For me, I've considered religion to explain these, and I've also considered conspiracy theories such as the simulation theory. The simulation theory and religion share the idea of a greater being - of a creator. Though I haven't had much experience with religion, I can explain the idea of a creator through the simulation theory. In a nutshell, the simulation theory argues that we are in a simulation - the being simulating our world could be in a completely different universe - perhaps different dimensions, different rules of physics, etc. Whatever their world is, it could be something that we can't even fathom - and it could also be a universe that does make perfect sense. Our universe is riddled with mystery and confusion - what if the greater being's world is one that isn't? To think of this, imagine how in a 2D world, the people living in it would never be able to fathom what it's like to live in a 3D world - what we take for granted. In the same way, we may not fathom what it's like to live in an elevated life. If it's likely that we'll ever be able to simulate life, then we ourselves could be living in simulated life (since that technology can exist). This could offer an explanation for our existence, but we would never know. A similar explanation could also be made with religion.

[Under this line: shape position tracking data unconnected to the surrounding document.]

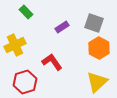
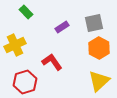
gray square: rotated 30 degrees counterclockwise
yellow triangle: moved 2 px right, 1 px up
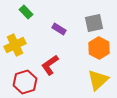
purple rectangle: moved 3 px left, 2 px down; rotated 64 degrees clockwise
red L-shape: moved 2 px left, 3 px down; rotated 90 degrees counterclockwise
yellow triangle: moved 1 px left, 1 px up
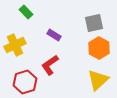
purple rectangle: moved 5 px left, 6 px down
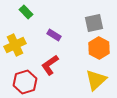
yellow triangle: moved 2 px left
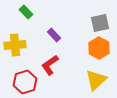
gray square: moved 6 px right
purple rectangle: rotated 16 degrees clockwise
yellow cross: rotated 20 degrees clockwise
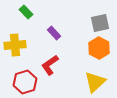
purple rectangle: moved 2 px up
yellow triangle: moved 1 px left, 2 px down
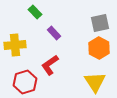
green rectangle: moved 9 px right
yellow triangle: rotated 20 degrees counterclockwise
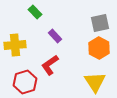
purple rectangle: moved 1 px right, 3 px down
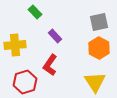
gray square: moved 1 px left, 1 px up
red L-shape: rotated 20 degrees counterclockwise
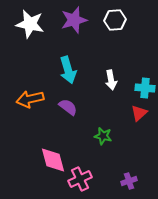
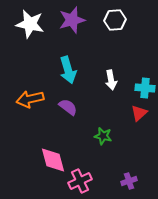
purple star: moved 2 px left
pink cross: moved 2 px down
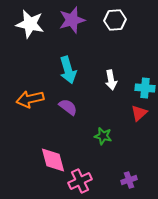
purple cross: moved 1 px up
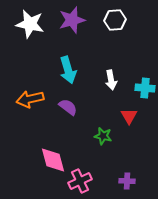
red triangle: moved 10 px left, 3 px down; rotated 18 degrees counterclockwise
purple cross: moved 2 px left, 1 px down; rotated 21 degrees clockwise
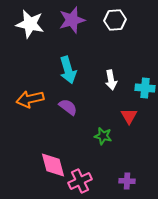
pink diamond: moved 5 px down
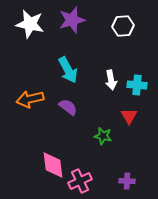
white hexagon: moved 8 px right, 6 px down
cyan arrow: rotated 12 degrees counterclockwise
cyan cross: moved 8 px left, 3 px up
pink diamond: rotated 8 degrees clockwise
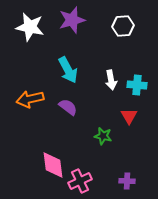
white star: moved 3 px down
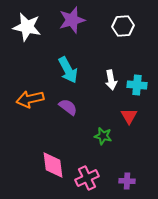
white star: moved 3 px left
pink cross: moved 7 px right, 3 px up
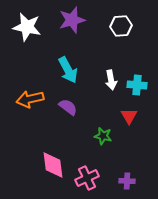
white hexagon: moved 2 px left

I read an amazing metaphor for believing in a greater being. Imagine when you were first conceived, and living in the belly of your mother for months. At this point (assuming hypothetically that you're conscious), you would have no idea what's to come next. You may believe that birth is death - it's bringing you into something you've never experienced, and you may think this means disappearing. However, you take a leap of faith and you soon find that birth, in fact, leads you to a new chapter of a life. But of course, you would never have known when you were in the womb, where all you knew was what you were experiencing.

It never hurts to have faith. It grounds you and can help you through rough existential crises. Whatever for the reason for our existence, we most likely will never actually find out - possibly in the afterlife, but no one has lived to tell the tale.

Thanks for reading my thoughts, and musing with me during this existential crises.